What works in production for me is typed memory with very different decay curves. Personality and relationships are essentially permanent. Preferences fade in months. Stated intent fades in weeks. Emotion and events fade in days. Reinforcement (repeated recall) keeps things alive regardless of type.

Cross-project co-mingling stops because project-specific stuff actually decays out of relevance while who the user is persists. There's also a filter on what even gets written, which scopes between globally and locally-relevant information and writes accordingly (if at all). Most of the noise you're describing comes from systems that store everything they observe.

Flat memory failing is real. Memory failing in general is a stronger claim than that.

SwellJoe1mo ago

I'm making the stronger claim. I don't think memory (at least, what people call "memory", even though it isn't...the memories LLMs have are baked in at training, everything else is context), no matter how fancy, improves outcomes, at least for the work I do on the software I work on. I just don't think the agent needs what people are calling memory.

I think the base truth is the code, which can be loaded into context at no greater cost than whatever "memory" system you're using, probably lower cost, actually.
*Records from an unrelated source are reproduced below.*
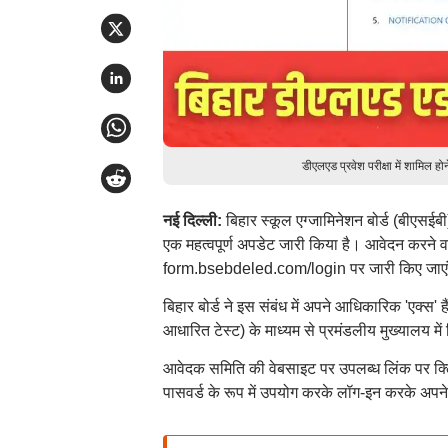
डीएलएड प्रवेश परीक्षा में शामिल 
नई दिल्ली:
बिहार स्कूल एग्जामिनेशन बोर्ड (बीएसईबी)
एक महत्वपूर्ण अपडेट जारी किया है। आवेदन करने 
form.bsebdeled.com/login पर जारी किए जाएंगे। प
बिहार बोर्ड ने इस संबंध में अपने आधिकारिक 'एक्स'
आधारित टेस्ट) के माध्यम से प्रमंडलीय मुख्यालय मे
आवेदक समिति की वेबसाइट पर उपलब्ध लिंक पर क
पासवर्ड के रूप में उपयोग करके लॉग-इन करके अपने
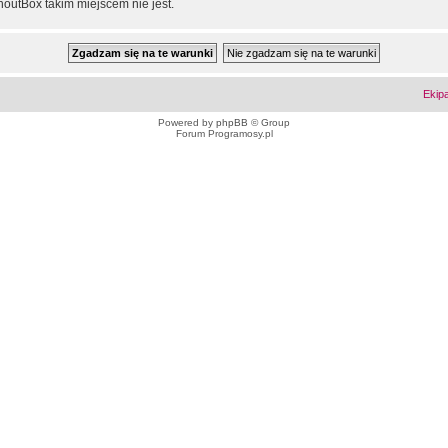
outBox takim miejscem nie jest.
Ekip
Powered by
phpBB
© Group
Forum Programosy.pl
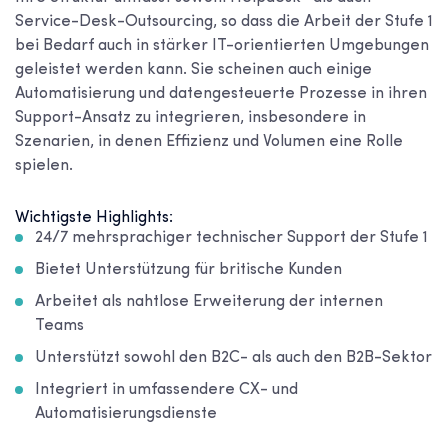
Service-Desk-Outsourcing, so dass die Arbeit der Stufe 1
bei Bedarf auch in stärker IT-orientierten Umgebungen
geleistet werden kann. Sie scheinen auch einige
Automatisierung und datengesteuerte Prozesse in ihren
Support-Ansatz zu integrieren, insbesondere in
Szenarien, in denen Effizienz und Volumen eine Rolle
spielen.
Wichtigste Highlights:
24/7 mehrsprachiger technischer Support der Stufe 1
Bietet Unterstützung für britische Kunden
Arbeitet als nahtlose Erweiterung der internen
Teams
Unterstützt sowohl den B2C- als auch den B2B-Sektor
Integriert in umfassendere CX- und
Automatisierungsdienste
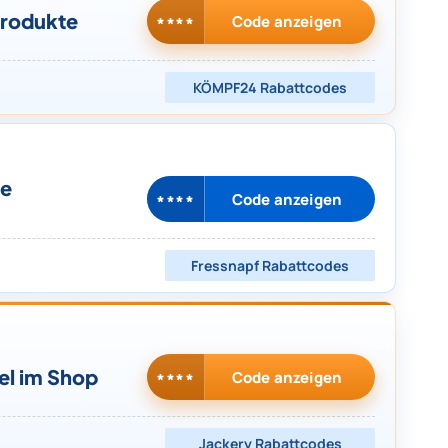
Produkte
Code anzeigen
****
KÖMPF24
Rabattcodes
le
Code anzeigen
****
Fressnapf
Rabattcodes
el im Shop
Code anzeigen
****
Jackery
Rabattcodes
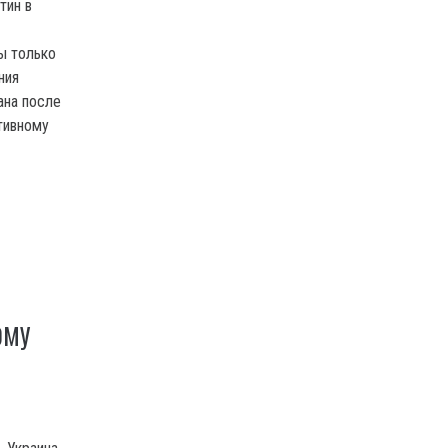
тин в
ы только
ния
ана после
тивному
ОМУ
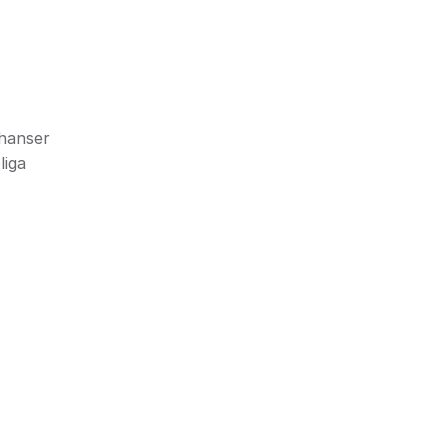
chanser
liga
A few hints in documentation fills out the rest of the picture.

You can't realistically give an LLM memory, as current technology doesn't allow retraining the model on the fly. You can only give it more data to ingest into its context. Unless that data is directly relevant to the task at hand, it's probably detrimental. At best, it is just burning tokens for no benefit.

Terretta1mo ago

Research shows primed context has some equivalence to a fine tuning layer.

1 more reply

netcan1mo ago

Useful comment. Thanks.

Kim_Bruning1mo ago

I'm really curious to see your memory code, if you're sharing!